The issue has drawn controversy after an advisory panel of the United Nations Educational, Scientific and Cultural Organization recommended listing as a World Heritage site 23 facilities in Japan’s eight prefectures that represent the country’s industrialization and modernization in the late 19th to early 20th centuries.
To counter opposition and highlight the significance of the sites, the government plans to send by the end of the month eight special envoys of Prime Minister Shinzo Abe to 15 of the 21 countries that form the committee with the final say on the World Heritage listing, the sources said.
Japan and South Korea are both members of the World Heritage Committee, which will meet in July for the screening of the listing of the “Sites of Japan’s Meiji Industrial Revolution.”
Minoru Kiuchi, Japan’s senior vice foreign minister, is scheduled to travel to Germany, the chair of the committee, and Poland during a trip through Sunday.
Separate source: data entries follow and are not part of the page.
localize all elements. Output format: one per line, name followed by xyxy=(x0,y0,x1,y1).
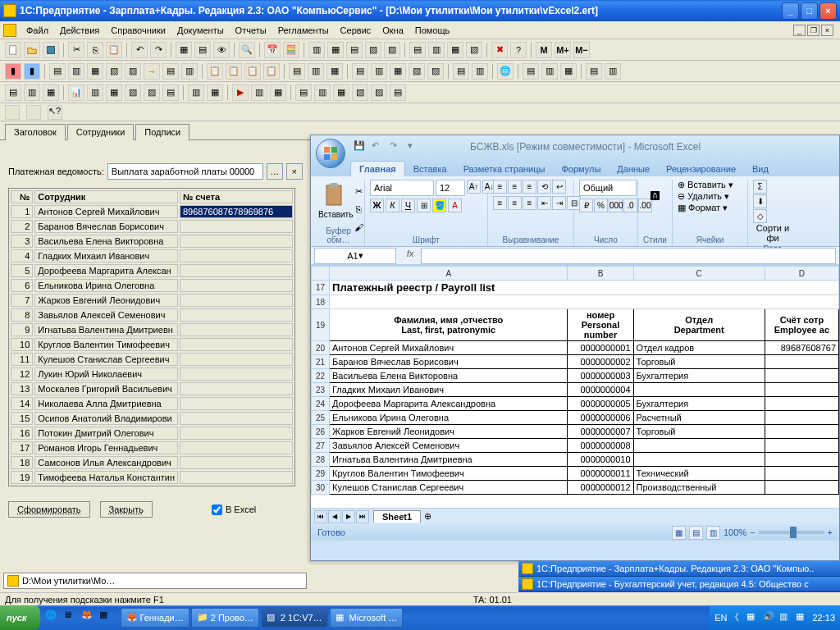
table-row[interactable]: 21Баранов Вячеслав Борисович0000000002То… xyxy=(312,355,839,369)
tb-red-icon[interactable]: ✖ xyxy=(491,42,508,58)
tb2-22-icon[interactable]: ▨ xyxy=(427,63,444,80)
col-header-c[interactable]: C xyxy=(633,267,765,281)
notification-item[interactable]: 1С:Предприятие - Зарплата+Кадры. Редакци… xyxy=(518,561,840,577)
tb4-cursor-icon[interactable]: ↖? xyxy=(48,105,62,120)
hdr-dept[interactable]: ОтделDepartment xyxy=(633,309,765,341)
font-combo[interactable] xyxy=(370,180,434,196)
tb2-28-icon[interactable]: ▦ xyxy=(560,63,577,80)
excel-checkbox[interactable] xyxy=(212,504,222,515)
table-row[interactable]: 22Васильева Елена Викторовна0000000003Бу… xyxy=(312,369,839,383)
ribbon-tab-home[interactable]: Главная xyxy=(350,161,405,176)
ribbon-tab-insert[interactable]: Вставка xyxy=(405,162,455,176)
clear-icon[interactable]: ◇ xyxy=(753,209,767,223)
menu-documents[interactable]: Документы xyxy=(172,23,229,38)
paste-button[interactable]: Вставить xyxy=(317,180,352,225)
size-combo[interactable] xyxy=(436,180,465,196)
tb2-18-icon[interactable]: ▤ xyxy=(352,63,368,80)
tb4-1-icon[interactable] xyxy=(5,105,20,120)
tb-h4-icon[interactable]: ▧ xyxy=(466,42,482,58)
tb3-5-icon[interactable]: ▥ xyxy=(87,84,103,101)
tb2-6-icon[interactable]: ▧ xyxy=(106,63,122,80)
table-row[interactable]: 18Самсонов Илья Александрович xyxy=(11,456,293,469)
table-row[interactable]: 10Круглов Валентин Тимофеевич xyxy=(11,338,293,351)
tb3-16-icon[interactable]: ▥ xyxy=(314,84,331,101)
vedomost-select-button[interactable]: … xyxy=(267,163,283,180)
ribbon-tab-data[interactable]: Данные xyxy=(609,162,658,176)
sheet-tab[interactable]: Sheet1 xyxy=(373,510,421,523)
col-header-b[interactable]: B xyxy=(568,267,633,281)
format-cells-button[interactable]: ▦ Формат ▾ xyxy=(678,203,728,213)
table-row[interactable]: 16Потокин Дмитрий Олегович xyxy=(11,427,293,440)
vedomost-clear-button[interactable]: × xyxy=(286,163,303,180)
tb2-2-icon[interactable]: ▮ xyxy=(24,63,40,80)
border-icon[interactable]: ⊞ xyxy=(417,199,431,212)
tb2-24-icon[interactable]: ▥ xyxy=(472,63,488,80)
align-bot-icon[interactable]: ≡ xyxy=(523,180,536,194)
table-row[interactable]: 8Завьялов Алексей Семенович xyxy=(11,308,293,322)
tb-calendar-icon[interactable]: 📅 xyxy=(264,42,281,58)
start-button[interactable]: пуск xyxy=(0,605,40,630)
align-right-icon[interactable]: ≡ xyxy=(523,196,536,210)
tb3-4-icon[interactable]: 📊 xyxy=(68,84,84,101)
menu-actions[interactable]: Действия xyxy=(55,23,104,38)
task-firefox[interactable]: 🦊Геннади… xyxy=(121,608,189,628)
tb2-14-icon[interactable]: 📋 xyxy=(263,63,280,80)
tb3-8-icon[interactable]: ▨ xyxy=(144,84,160,101)
table-row[interactable]: 23Гладких Михаил Иванович0000000004 xyxy=(312,383,839,397)
zoom-level[interactable]: 100% xyxy=(724,527,746,537)
hdr-name[interactable]: Фамилия, имя ,отчествоLast, first, patro… xyxy=(330,309,568,341)
sheet-nav-prev[interactable]: ◀ xyxy=(328,510,341,523)
ribbon-tab-formulas[interactable]: Формулы xyxy=(553,162,609,176)
col-num[interactable]: № xyxy=(11,190,33,203)
view-layout-icon[interactable]: ▤ xyxy=(689,526,703,540)
tb4-2-icon[interactable] xyxy=(26,105,41,120)
tb-calc2-icon[interactable]: 🧮 xyxy=(283,42,299,58)
tb2-19-icon[interactable]: ▥ xyxy=(371,63,387,80)
excel-checkbox-label[interactable]: В Excel xyxy=(212,504,256,515)
delete-cells-button[interactable]: ⊖ Удалить ▾ xyxy=(678,191,729,202)
tb2-10-icon[interactable]: ▥ xyxy=(181,63,198,80)
fill-icon[interactable]: ⬇ xyxy=(753,194,767,208)
tray-icon[interactable]: ▥ xyxy=(779,611,792,624)
mdi-minimize[interactable]: _ xyxy=(793,25,806,36)
table-row[interactable]: 14Николаева Алла Дмитриевна xyxy=(11,397,293,410)
tb2-17-icon[interactable]: ▦ xyxy=(326,63,343,80)
table-row[interactable]: 27Завьялов Алексей Семенович0000000008 xyxy=(312,439,839,453)
copy-icon[interactable]: ⎘ xyxy=(350,201,367,217)
table-row[interactable]: 1Антонов Сергей Михайлович89687608767896… xyxy=(11,205,293,218)
task-excel[interactable]: ▦Microsoft … xyxy=(330,608,404,628)
tb3-11-icon[interactable]: ▦ xyxy=(207,84,223,101)
table-row[interactable]: 13Москалев Григорий Васильевич xyxy=(11,382,293,395)
tb2-3-icon[interactable]: ▤ xyxy=(49,63,66,80)
task-explorer[interactable]: 📁2 Прово… xyxy=(191,608,259,628)
tab-employees[interactable]: Сотрудники xyxy=(67,124,135,140)
tb2-23-icon[interactable]: ▤ xyxy=(453,63,469,80)
tb-m-icon[interactable]: M xyxy=(536,42,552,58)
italic-icon[interactable]: К xyxy=(386,199,399,212)
currency-icon[interactable]: ₽ xyxy=(579,199,593,212)
tb-paste-icon[interactable]: 📋 xyxy=(106,42,122,58)
tb2-12-icon[interactable]: 📋 xyxy=(226,63,242,80)
table-row[interactable]: 20Антонов Сергей Михайлович0000000001Отд… xyxy=(312,341,839,355)
indent-dec-icon[interactable]: ⇤ xyxy=(537,196,551,210)
zoom-slider[interactable] xyxy=(759,531,824,534)
percent-icon[interactable]: % xyxy=(594,199,608,212)
align-top-icon[interactable]: ≡ xyxy=(493,180,507,194)
font-color-icon[interactable]: A xyxy=(448,199,462,212)
align-center-icon[interactable]: ≡ xyxy=(508,196,522,210)
qat-undo-icon[interactable]: ↶ xyxy=(372,140,385,153)
tb-find-icon[interactable]: 👁 xyxy=(213,42,230,58)
tb-new-icon[interactable] xyxy=(5,42,21,58)
table-row[interactable]: 15Осипов Анатолий Владимирови xyxy=(11,412,293,425)
close-form-button[interactable]: Закрыть xyxy=(100,501,153,518)
clock[interactable]: 22:13 xyxy=(812,613,835,623)
tray-icon[interactable]: 《 xyxy=(730,611,743,624)
mdi-restore[interactable]: ❐ xyxy=(807,25,819,36)
table-row[interactable]: 3Васильева Елена Викторовна xyxy=(11,235,293,248)
table-row[interactable]: 9Игнатьва Валентина Дмитриевн xyxy=(11,323,293,336)
table-row[interactable]: 28Игнатьва Валентина Дмитриевна000000001… xyxy=(312,453,839,467)
table-row[interactable]: 19Тимофеева Наталья Константин xyxy=(11,471,293,484)
qat-dropdown-icon[interactable]: ▾ xyxy=(408,140,421,153)
menu-help[interactable]: Помощь xyxy=(410,23,455,38)
menu-windows[interactable]: Окна xyxy=(377,23,409,38)
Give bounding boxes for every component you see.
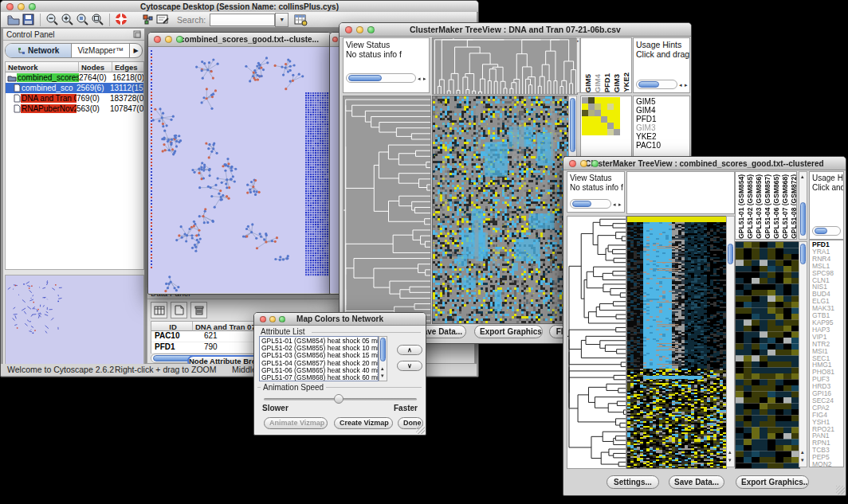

Yasuhide Nakayama, another senior vice foreign minister, will head to Jamaica on Sunday.
Turkey, Qatar, Vietnam and two South American countries are also among the destinations, the sources said.
Japan also plans to ask South Korea to respond calmly to the issue during a meeting to discuss the matter on May 22 in Tokyo.
The South Korean government has expressed opposition to the listing, saying seven of the facilities included in Japan’s proposal involved the use of about 60,000 conscripted Korean laborers and led to the death of some 100 of them.
The Japanese government has said forced labor has nothing to do with the value of the sites as the time period for which the sites are proposed to be registered on the World Heritage list is different from the time the laborers were used.
A Chinese group consisting of victims and relatives of deceased forced laborers during the 1937-1945 Sino-Japanese War has also said the Japanese sites include coal mines off the city of Nagasaki where hundreds of Chinese people were forced to work.